Public debt in the European Union in 2009
Source: Eurostat (2009)The graph I attached, shows the level of public debt in EU countries in 2009. Solid horizontal blue line shows the 60 percent debt-to-GDP ratio required by Maastricht criteria for each EMU entrant.
The underlying data (link) on economic recovery in the US point out a strong and robust recovery. The data from Bureau of Economic Analysis show that the US economy grew by 3.2 percent in Q1:2010 continued from a remarkable 4.6 percent growth in Q4:2009. While private consumption expenditure growth increased by 2 percentage points from the previous quarter, private domestic investment rebounded by 14.8 percent in Q1:2010 after a remarkable 46.1 percent increase in Q4:2009. In addition, labor productivity in Q4:2009 increased by 6.9 percent - the largest quarterly increase since Q3:2003 (link) On the other side, recent revision (link) of quarterly growth rate in the EMU has shown that quarterly GDP in Q1:2010 increased by 0.0 percent, revised from 0.1 percent. Industrial confidence, an important measure of manufacturing outlook, further decline by 12.2 index points.
The macroeconomic outlook for the EMU is downsized by high public debt and negative budget deficit which led 10-year bond premium spread between EMU economies and Germany (link). The premium spread between Greece and Germany stood at 8.57 percentage points on April 28 while the spread between Ireland and Germany was at 2.54 percentage points.
High level of fiscal deficits restrains the economic recovery of the EMU countries. In 2009, Spain, Ireland and Greece faced the highest deficit-to-GDP ratio while Denmark's 2 percent deficit-to-GDP ratio was the lowest in the European Union. NY Times recently collected annual dataset on public debt and budget deficit (link) in which an overview of key public finance indicators is availible.
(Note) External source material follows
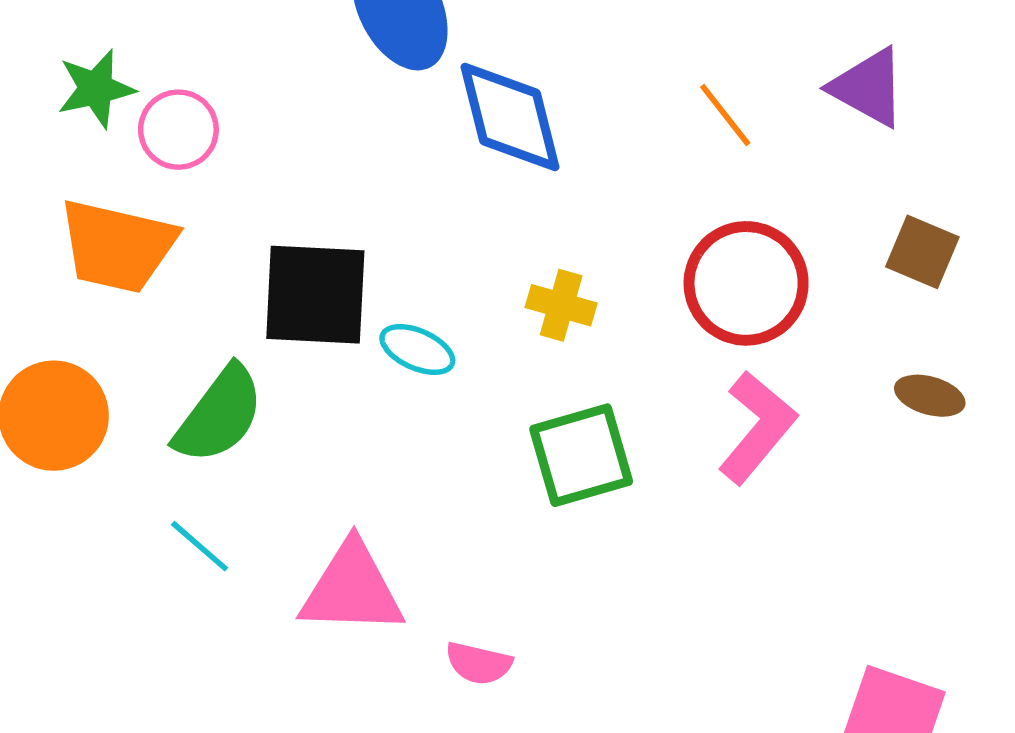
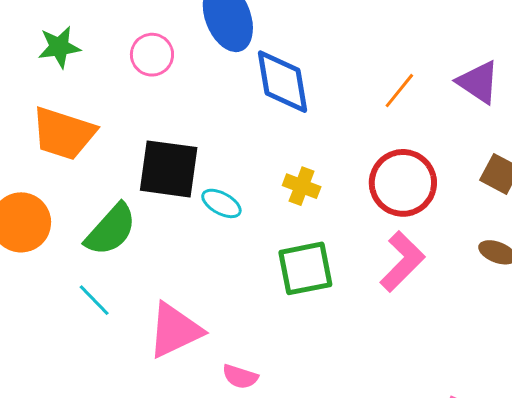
orange line: (725, 115) -> (399, 91), turned 72
pink circle: (178, 130) -> (152, 55), moved
pink triangle: (352, 589) -> (175, 330), turned -32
The prospects of economic recovery in the EMU are further downgraded by unfavorable growth forecast. One of the key questions during the ongoing debt crisis has been whether the EMU will sustain fiscal discrepancy within the EMU since asymmetric fiscal policy undermine the ability of the common monetary policy. Even though Greece's debt crisis is the core of the debate regarding future viability of the single currency, growth estimates for Spain and Italy in 2010/2011 will determine the mid-term macroeconomic stability of the eurozone. European Commission recently updated the quarterly economic growth estimates for eurozone countries (link). Depending on the absorption of financial market spillovers into investment and net exports, economic growth estimates for Italy and Spain are quite pessimistic. After an estimated 0.1 percent growth rate in Q2, Spain's economy is likely to contract in Q3 by -0.2 percent and experience a slight rebound in Q4:2010. Quarterly economic forecast for Italy is positive throughout the year although the economic growth rate is likely to be close to zero. However, Italy's economic growth rate is likely to keep the increasing pace towards the end of the year although current macroeconomic outlook deters consumption, investment and inventories' contribution to GDP growth mainly because of high unemployment rate and sluggish productivity growth.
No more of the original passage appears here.